• **Data to process**
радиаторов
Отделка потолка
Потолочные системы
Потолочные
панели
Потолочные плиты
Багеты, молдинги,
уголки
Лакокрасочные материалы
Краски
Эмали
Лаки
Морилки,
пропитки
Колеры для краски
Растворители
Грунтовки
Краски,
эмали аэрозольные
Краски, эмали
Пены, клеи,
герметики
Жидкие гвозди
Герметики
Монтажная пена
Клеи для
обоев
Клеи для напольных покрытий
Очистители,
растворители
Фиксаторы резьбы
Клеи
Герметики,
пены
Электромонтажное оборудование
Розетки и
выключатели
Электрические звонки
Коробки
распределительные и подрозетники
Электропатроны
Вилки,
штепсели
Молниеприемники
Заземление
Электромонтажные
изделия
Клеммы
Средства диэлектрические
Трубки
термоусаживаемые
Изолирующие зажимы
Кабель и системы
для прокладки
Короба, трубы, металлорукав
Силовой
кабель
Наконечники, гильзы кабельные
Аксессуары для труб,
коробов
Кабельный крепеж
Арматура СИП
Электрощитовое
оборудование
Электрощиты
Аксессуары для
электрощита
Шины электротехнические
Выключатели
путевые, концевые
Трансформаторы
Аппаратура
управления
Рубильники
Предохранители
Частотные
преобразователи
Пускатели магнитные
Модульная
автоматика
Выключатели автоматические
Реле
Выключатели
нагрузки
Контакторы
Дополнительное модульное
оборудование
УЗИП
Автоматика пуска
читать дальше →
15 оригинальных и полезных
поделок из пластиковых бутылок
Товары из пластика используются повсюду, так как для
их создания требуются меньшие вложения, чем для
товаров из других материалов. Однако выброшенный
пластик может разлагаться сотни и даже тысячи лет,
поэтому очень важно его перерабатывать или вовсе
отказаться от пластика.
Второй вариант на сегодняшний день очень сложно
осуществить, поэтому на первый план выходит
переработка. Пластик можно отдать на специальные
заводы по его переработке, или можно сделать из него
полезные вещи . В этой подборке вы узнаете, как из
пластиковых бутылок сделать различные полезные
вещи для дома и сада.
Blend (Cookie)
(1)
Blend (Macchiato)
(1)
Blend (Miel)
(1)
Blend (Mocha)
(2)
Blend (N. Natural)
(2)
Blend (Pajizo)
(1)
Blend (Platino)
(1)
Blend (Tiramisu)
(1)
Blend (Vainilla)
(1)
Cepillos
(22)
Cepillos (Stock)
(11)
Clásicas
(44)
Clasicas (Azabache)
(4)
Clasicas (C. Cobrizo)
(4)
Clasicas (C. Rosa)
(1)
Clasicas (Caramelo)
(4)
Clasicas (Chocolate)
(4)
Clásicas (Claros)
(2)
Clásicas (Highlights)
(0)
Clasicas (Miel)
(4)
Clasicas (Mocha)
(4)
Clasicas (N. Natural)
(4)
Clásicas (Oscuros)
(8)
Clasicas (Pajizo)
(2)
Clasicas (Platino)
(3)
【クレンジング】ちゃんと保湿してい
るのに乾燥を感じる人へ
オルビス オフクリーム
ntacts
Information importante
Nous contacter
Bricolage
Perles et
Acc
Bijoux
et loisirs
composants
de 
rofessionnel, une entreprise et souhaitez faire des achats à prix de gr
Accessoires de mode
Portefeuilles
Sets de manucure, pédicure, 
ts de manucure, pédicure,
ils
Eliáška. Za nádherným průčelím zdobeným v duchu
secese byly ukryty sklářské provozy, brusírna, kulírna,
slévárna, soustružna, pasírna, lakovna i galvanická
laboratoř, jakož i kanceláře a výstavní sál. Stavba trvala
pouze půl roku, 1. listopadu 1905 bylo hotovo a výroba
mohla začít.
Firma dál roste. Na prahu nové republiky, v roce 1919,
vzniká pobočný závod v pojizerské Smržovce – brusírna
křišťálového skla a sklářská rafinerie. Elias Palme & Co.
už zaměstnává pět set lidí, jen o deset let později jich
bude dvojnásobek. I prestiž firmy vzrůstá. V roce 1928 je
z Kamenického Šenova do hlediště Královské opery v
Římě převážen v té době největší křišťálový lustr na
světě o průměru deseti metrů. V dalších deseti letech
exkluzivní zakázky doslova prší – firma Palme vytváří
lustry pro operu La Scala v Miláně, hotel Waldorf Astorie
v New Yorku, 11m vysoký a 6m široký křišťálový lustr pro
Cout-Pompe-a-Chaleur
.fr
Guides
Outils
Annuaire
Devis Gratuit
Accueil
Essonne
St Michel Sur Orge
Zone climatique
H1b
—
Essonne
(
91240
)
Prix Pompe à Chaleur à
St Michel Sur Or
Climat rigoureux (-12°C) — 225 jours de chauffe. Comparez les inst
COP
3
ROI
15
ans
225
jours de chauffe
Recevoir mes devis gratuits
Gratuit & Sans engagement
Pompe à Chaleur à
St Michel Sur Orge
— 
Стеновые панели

• **What to produce**
Set down the records once more, character for character.

• **Answer to the problem**
радиаторов
Отделка потолка
Потолочные системы
Потолочные
панели
Потолочные плиты
Багеты, молдинги,
уголки
Лакокрасочные материалы
Краски
Эмали
Лаки
Морилки,
пропитки
Колеры для краски
Растворители
Грунтовки
Краски,
эмали аэрозольные
Краски, эмали
Пены, клеи,
герметики
Жидкие гвозди
Герметики
Монтажная пена
Клеи для
обоев
Клеи для напольных покрытий
Очистители,
растворители
Фиксаторы резьбы
Клеи
Герметики,
пены
Электромонтажное оборудование
Розетки и
выключатели
Электрические звонки
Коробки
распределительные и подрозетники
Электропатроны
Вилки,
штепсели
Молниеприемники
Заземление
Электромонтажные
изделия
Клеммы
Средства диэлектрические
Трубки
термоусаживаемые
Изолирующие зажимы
Кабель и системы
для прокладки
Короба, трубы, металлорукав
Силовой
кабель
Наконечники, гильзы кабельные
Аксессуары для труб,
коробов
Кабельный крепеж
Арматура СИП
Электрощитовое
оборудование
Электрощиты
Аксессуары для
электрощита
Шины электротехнические
Выключатели
путевые, концевые
Трансформаторы
Аппаратура
управления
Рубильники
Предохранители
Частотные
преобразователи
Пускатели магнитные
Модульная
автоматика
Выключатели автоматические
Реле
Выключатели
нагрузки
Контакторы
Дополнительное модульное
оборудование
УЗИП
Автоматика пуска
читать дальше →
15 оригинальных и полезных
поделок из пластиковых бутылок
Товары из пластика используются повсюду, так как для
их создания требуются меньшие вложения, чем для
товаров из других материалов. Однако выброшенный
пластик может разлагаться сотни и даже тысячи лет,
поэтому очень важно его перерабатывать или вовсе
отказаться от пластика.
Второй вариант на сегодняшний день очень сложно
осуществить, поэтому на первый план выходит
переработка. Пластик можно отдать на специальные
заводы по его переработке, или можно сделать из него
полезные вещи . В этой подборке вы узнаете, как из
пластиковых бутылок сделать различные полезные
вещи для дома и сада.
Blend (Cookie)
(1)
Blend (Macchiato)
(1)
Blend (Miel)
(1)
Blend (Mocha)
(2)
Blend (N. Natural)
(2)
Blend (Pajizo)
(1)
Blend (Platino)
(1)
Blend (Tiramisu)
(1)
Blend (Vainilla)
(1)
Cepillos
(22)
Cepillos (Stock)
(11)
Clásicas
(44)
Clasicas (Azabache)
(4)
Clasicas (C. Cobrizo)
(4)
Clasicas (C. Rosa)
(1)
Clasicas (Caramelo)
(4)
Clasicas (Chocolate)
(4)
Clásicas (Claros)
(2)
Clásicas (Highlights)
(0)
Clasicas (Miel)
(4)
Clasicas (Mocha)
(4)
Clasicas (N. Natural)
(4)
Clásicas (Oscuros)
(8)
Clasicas (Pajizo)
(2)
Clasicas (Platino)
(3)
【クレンジング】ちゃんと保湿してい
るのに乾燥を感じる人へ
オルビス オフクリーム
ntacts
Information importante
Nous contacter
Bricolage
Perles et
Acc
Bijoux
et loisirs
composants
de 
rofessionnel, une entreprise et souhaitez faire des achats à prix de gr
Accessoires de mode
Portefeuilles
Sets de manucure, pédicure, 
ts de manucure, pédicure,
ils
Eliáška. Za nádherným průčelím zdobeným v duchu
secese byly ukryty sklářské provozy, brusírna, kulírna,
slévárna, soustružna, pasírna, lakovna i galvanická
laboratoř, jakož i kanceláře a výstavní sál. Stavba trvala
pouze půl roku, 1. listopadu 1905 bylo hotovo a výroba
mohla začít.
Firma dál roste. Na prahu nové republiky, v roce 1919,
vzniká pobočný závod v pojizerské Smržovce – brusírna
křišťálového skla a sklářská rafinerie. Elias Palme & Co.
už zaměstnává pět set lidí, jen o deset let později jich
bude dvojnásobek. I prestiž firmy vzrůstá. V roce 1928 je
z Kamenického Šenova do hlediště Královské opery v
Římě převážen v té době největší křišťálový lustr na
světě o průměru deseti metrů. V dalších deseti letech
exkluzivní zakázky doslova prší – firma Palme vytváří
lustry pro operu La Scala v Miláně, hotel Waldorf Astorie
v New Yorku, 11m vysoký a 6m široký křišťálový lustr pro
Cout-Pompe-a-Chaleur
.fr
Guides
Outils
Annuaire
Devis Gratuit
Accueil
Essonne
St Michel Sur Orge
Zone climatique
H1b
—
Essonne
(
91240
)
Prix Pompe à Chaleur à
St Michel Sur Or
Climat rigoureux (-12°C) — 225 jours de chauffe. Comparez les inst
COP
3
ROI
15
ans
225
jours de chauffe
Recevoir mes devis gratuits
Gratuit & Sans engagement
Pompe à Chaleur à
St Michel Sur Orge
— 
Стеновые панели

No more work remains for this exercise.